**YOUR TASK:** Below are records; extract exactly the lines from the one containing "WE ARE HIRING" through the last, both included, and keep the pictures out.

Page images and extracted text
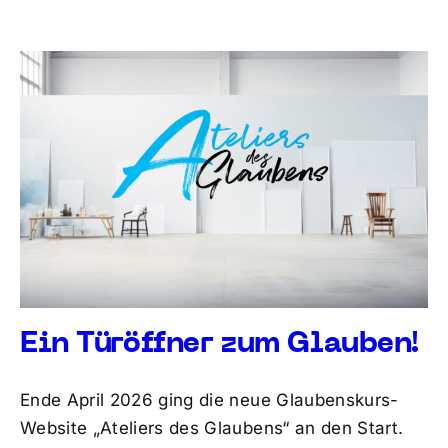
Ein Türöffner zum Glauben!
Ende April 2026 ging die neue Glaubenskurs-
Website „Ateliers des Glaubens“ an den Start.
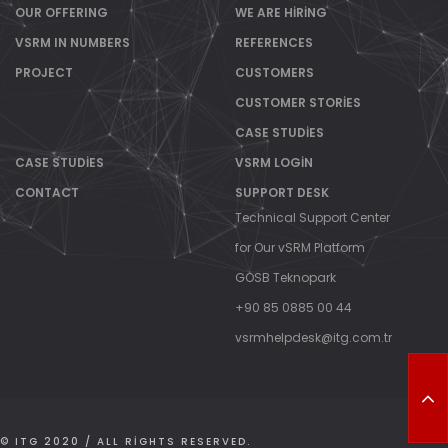
//
OUR OFFERING
WE ARE HIRING
VSRM IN NUMBERS
REFERENCES
PROJECT
CUSTOMERS
CUSTOMER STORIES
CASE STUDIES
CASE STUDIES
VSRM LOGIN
CONTACT
SUPPORT DESK
Technical Support Center
for Our vSRM Platform
GOSB Teknopark
+90 85 0885 00 44
vsrmhelpdesk@itg.com.tr
T
O
P
© ITG 2020 / ALL RIGHTS RESERVED.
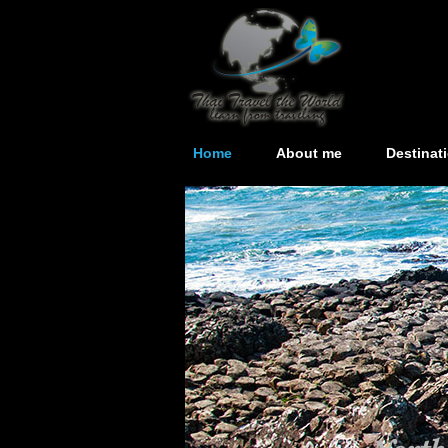
Home
About me
Destinat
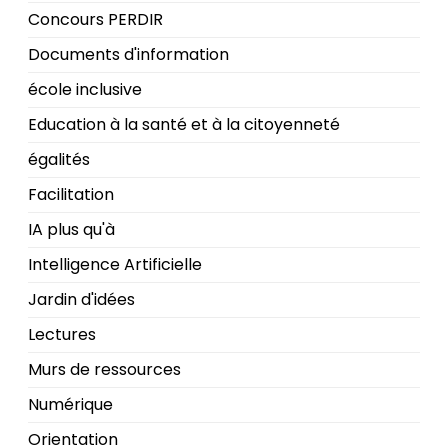
Concours PERDIR
Documents d'information
école inclusive
Education à la santé et à la citoyenneté
égalités
Facilitation
IA plus qu'à
Intelligence Artificielle
Jardin d'idées
Lectures
Murs de ressources
Numérique
Orientation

**TASK SOLUTION:**
WE ARE HIRING
VSRM IN NUMBERS
REFERENCES
PROJECT
CUSTOMERS
CUSTOMER STORIES
CASE STUDIES
CASE STUDIES
VSRM LOGIN
CONTACT
SUPPORT DESK
Technical Support Center
for Our vSRM Platform
GOSB Teknopark
+90 85 0885 00 44
vsrmhelpdesk@itg.com.tr
T
O
P
© ITG 2020 / ALL RIGHTS RESERVED.
Home
About me
Destinat
Concours PERDIR
Documents d'information
école inclusive
Education à la santé et à la citoyenneté
égalités
Facilitation
IA plus qu'à
Intelligence Artificielle
Jardin d'idées
Lectures
Murs de ressources
Numérique
Orientation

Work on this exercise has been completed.